* _Your assignment_:
Set down each record exactly. Omit the pictures.

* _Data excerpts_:
Start of Block

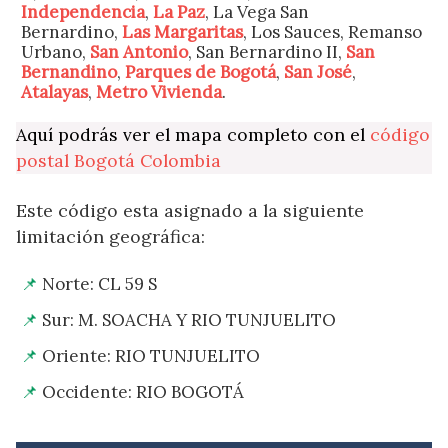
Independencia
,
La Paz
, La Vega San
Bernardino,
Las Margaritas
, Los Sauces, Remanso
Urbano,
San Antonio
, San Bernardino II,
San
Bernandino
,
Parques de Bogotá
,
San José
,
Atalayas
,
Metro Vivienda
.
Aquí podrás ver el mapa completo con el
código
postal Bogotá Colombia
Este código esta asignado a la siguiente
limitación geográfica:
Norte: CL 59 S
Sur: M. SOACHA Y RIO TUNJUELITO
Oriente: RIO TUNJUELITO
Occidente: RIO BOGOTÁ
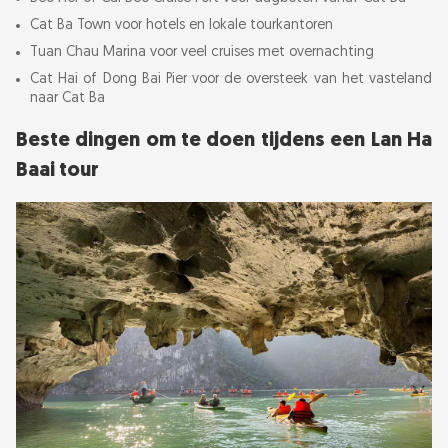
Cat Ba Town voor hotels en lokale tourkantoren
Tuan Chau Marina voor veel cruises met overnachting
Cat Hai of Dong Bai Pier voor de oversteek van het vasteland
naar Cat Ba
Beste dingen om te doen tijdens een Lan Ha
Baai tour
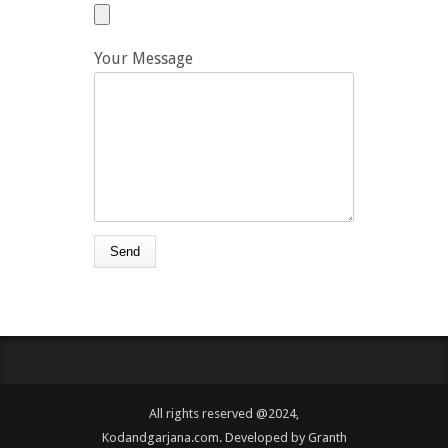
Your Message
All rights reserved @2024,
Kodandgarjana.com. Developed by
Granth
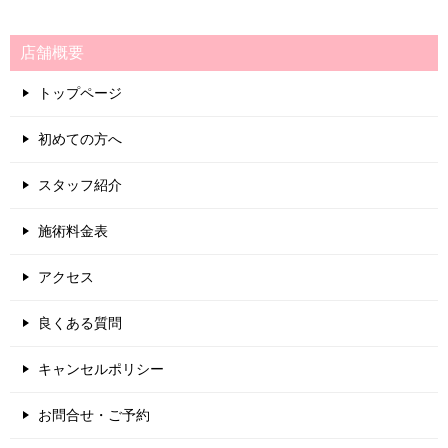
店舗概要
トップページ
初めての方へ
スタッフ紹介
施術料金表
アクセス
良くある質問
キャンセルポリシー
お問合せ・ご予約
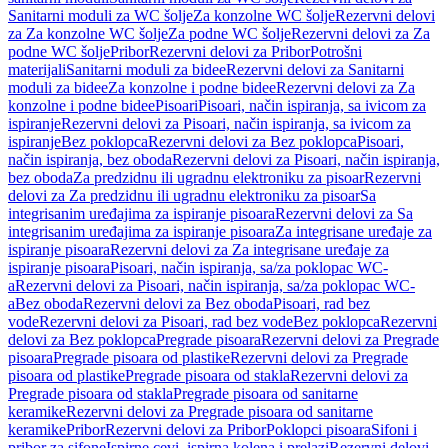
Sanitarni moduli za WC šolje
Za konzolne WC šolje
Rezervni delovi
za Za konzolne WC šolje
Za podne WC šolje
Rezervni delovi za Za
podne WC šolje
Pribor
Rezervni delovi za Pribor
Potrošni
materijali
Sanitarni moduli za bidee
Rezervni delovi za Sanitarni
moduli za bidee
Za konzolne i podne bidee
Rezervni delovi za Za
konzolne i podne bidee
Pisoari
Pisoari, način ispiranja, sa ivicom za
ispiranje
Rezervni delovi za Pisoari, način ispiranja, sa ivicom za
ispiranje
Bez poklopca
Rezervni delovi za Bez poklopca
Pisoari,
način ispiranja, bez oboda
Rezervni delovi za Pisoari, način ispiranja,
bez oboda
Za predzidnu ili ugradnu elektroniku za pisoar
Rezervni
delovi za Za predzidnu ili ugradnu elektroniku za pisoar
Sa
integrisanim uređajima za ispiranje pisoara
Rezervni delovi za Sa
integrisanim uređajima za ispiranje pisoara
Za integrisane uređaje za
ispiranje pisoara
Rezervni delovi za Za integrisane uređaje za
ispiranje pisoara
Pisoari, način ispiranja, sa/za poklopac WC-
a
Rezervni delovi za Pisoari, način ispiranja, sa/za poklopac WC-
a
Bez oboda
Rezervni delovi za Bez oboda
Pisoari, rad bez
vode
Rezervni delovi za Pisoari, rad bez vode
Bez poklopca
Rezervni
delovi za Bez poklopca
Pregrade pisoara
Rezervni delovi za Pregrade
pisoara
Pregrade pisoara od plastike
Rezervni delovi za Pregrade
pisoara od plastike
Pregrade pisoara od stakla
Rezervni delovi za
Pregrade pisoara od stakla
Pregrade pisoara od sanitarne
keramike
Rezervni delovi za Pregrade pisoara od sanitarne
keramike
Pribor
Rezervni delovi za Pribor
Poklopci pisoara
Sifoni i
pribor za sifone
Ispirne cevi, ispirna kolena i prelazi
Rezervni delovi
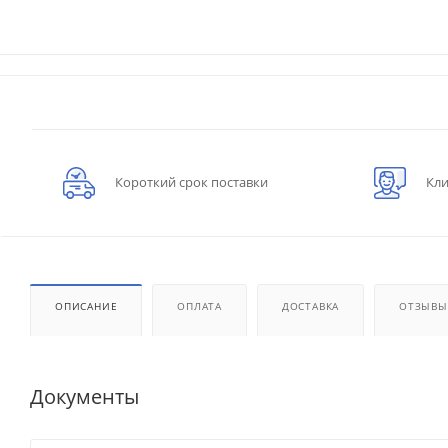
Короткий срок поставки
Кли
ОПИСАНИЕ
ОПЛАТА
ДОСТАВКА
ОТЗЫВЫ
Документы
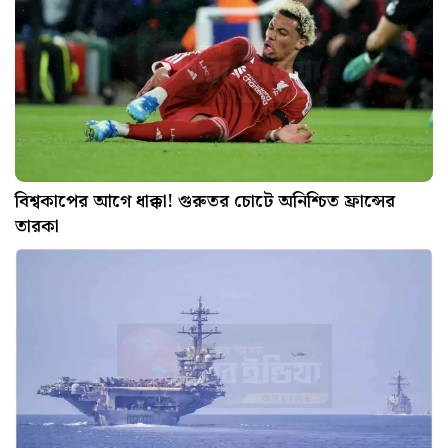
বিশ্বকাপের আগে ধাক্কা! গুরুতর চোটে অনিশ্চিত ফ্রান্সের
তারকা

End of Block

* _Written response_:
Independencia
,
La Paz
, La Vega San
Bernardino,
Las Margaritas
, Los Sauces, Remanso
Urbano,
San Antonio
, San Bernardino II,
San
Bernandino
,
Parques de Bogotá
,
San José
,
Atalayas
,
Metro Vivienda
.
Aquí podrás ver el mapa completo con el
código
postal Bogotá Colombia
Este código esta asignado a la siguiente
limitación geográfica:
Norte: CL 59 S
Sur: M. SOACHA Y RIO TUNJUELITO
Oriente: RIO TUNJUELITO
Occidente: RIO BOGOTÁ
Cat Ba Town voor hotels en lokale tourkantoren
Tuan Chau Marina voor veel cruises met overnachting
Cat Hai of Dong Bai Pier voor de oversteek van het vasteland
naar Cat Ba
Beste dingen om te doen tijdens een Lan Ha
Baai tour
Your Message
All rights reserved @2024,
Kodandgarjana.com. Developed by
Granth
店舗概要
トップページ
初めての方へ
スタッフ紹介
施術料金表
アクセス
良くある質問
キャンセルポリシー
お問合せ・ご予約
Sanitarni moduli za WC šolje
Za konzolne WC šolje
Rezervni delovi
za Za konzolne WC šolje
Za podne WC šolje
Rezervni delovi za Za
podne WC šolje
Pribor
Rezervni delovi za Pribor
Potrošni
materijali
Sanitarni moduli za bidee
Rezervni delovi za Sanitarni
moduli za bidee
Za konzolne i podne bidee
Rezervni delovi za Za
konzolne i podne bidee
Pisoari
Pisoari, način ispiranja, sa ivicom za
ispiranje
Rezervni delovi za Pisoari, način ispiranja, sa ivicom za
ispiranje
Bez poklopca
Rezervni delovi za Bez poklopca
Pisoari,
način ispiranja, bez oboda
Rezervni delovi za Pisoari, način ispiranja,
bez oboda
Za predzidnu ili ugradnu elektroniku za pisoar
Rezervni
delovi za Za predzidnu ili ugradnu elektroniku za pisoar
Sa
integrisanim uređajima za ispiranje pisoara
Rezervni delovi za Sa
integrisanim uređajima za ispiranje pisoara
Za integrisane uređaje za
ispiranje pisoara
Rezervni delovi za Za integrisane uređaje za
ispiranje pisoara
Pisoari, način ispiranja, sa/za poklopac WC-
a
Rezervni delovi za Pisoari, način ispiranja, sa/za poklopac WC-
a
Bez oboda
Rezervni delovi za Bez oboda
Pisoari, rad bez
vode
Rezervni delovi za Pisoari, rad bez vode
Bez poklopca
Rezervni
delovi za Bez poklopca
Pregrade pisoara
Rezervni delovi za Pregrade
pisoara
Pregrade pisoara od plastike
Rezervni delovi za Pregrade
pisoara od plastike
Pregrade pisoara od stakla
Rezervni delovi za
Pregrade pisoara od stakla
Pregrade pisoara od sanitarne
keramike
Rezervni delovi za Pregrade pisoara od sanitarne
keramike
Pribor
Rezervni delovi za Pribor
Poklopci pisoara
Sifoni i
pribor za sifone
Ispirne cevi, ispirna kolena i prelazi
Rezervni delovi
Короткий срок поставки
Кли
ОПИСАНИЕ
ОПЛАТА
ДОСТАВКА
ОТЗЫВЫ
Документы
বিশ্বকাপের আগে ধাক্কা! গুরুতর চোটে অনিশ্চিত ফ্রান্সের
তারকা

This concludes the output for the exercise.